The fluid-explosive-mud origin of the debris in mixtites of Northeast is confirmed by the structural position of these formations; sedimentation of black slate background; lack of a clear (and not hypothetical) surface source; sharp lateral disappearance, which can be explained by the presence of several foci of eruption; the presence of fluid textures; and the presence of stockwork type of mineralization. The interbedding of diamictites and pure silt-clay intervals, as we can assume, indicates the alternation of different phases: explosive (short-term explosive emissions of gases, debris, and dirt) and griffin (prolonged and quiet penetration of liquid mud). It can be assumed that the hazel grouse and the associated gold mineralization are syngenetic.

The characteristics of the Late Paleozoic sedimentation in Northeast Asia, considered above, suggest that a significant role in the Late Paleozoic riftogenesis was played by the endogenous activity, which generated ascending fluid flows of various compositions.

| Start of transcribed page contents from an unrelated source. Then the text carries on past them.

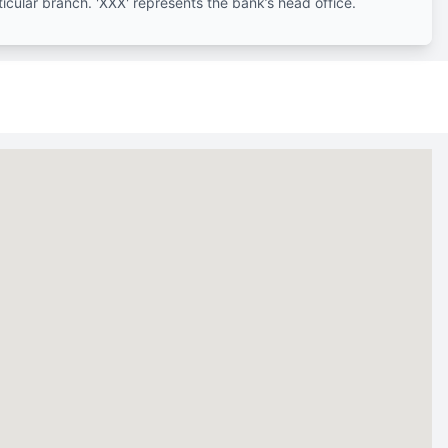
ticular branch. 'XXX' represents the bank’s head office.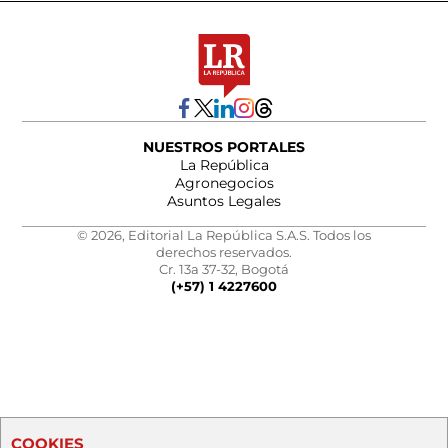
NUESTROS PORTALES
La República
Agronegocios
Asuntos Legales
© 2026, Editorial La República S.A.S. Todos los
derechos reservados.
Cr. 13a 37-32, Bogotá
(+57) 1 4227600
COOKIES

The discharge of these flows resulted in the black shale sedimentation, the presence of peculiar mixtites within the succession, and the presence of carbonate bodies of bacterial genesis. The association of benthic fauna within bacterial carbonates indicates that the basin was characterized by autolithotrophic ecosystems, where the role of primary producers was played by methanotrophic and chemotrophic bacteria. Data indicating the significant role of similar processes in recent water reservoirs are quickly increasing ([11, 12, 19, 20, 21, 22] and others). Lein described the problem as “life on methane and hydrogen sulfide” [23]. A summary on these processes is reflected in the Belenitskaya’s concept of “fluid lithogenesis” [24] as a special type of rock formation processes (Yudovich [25]).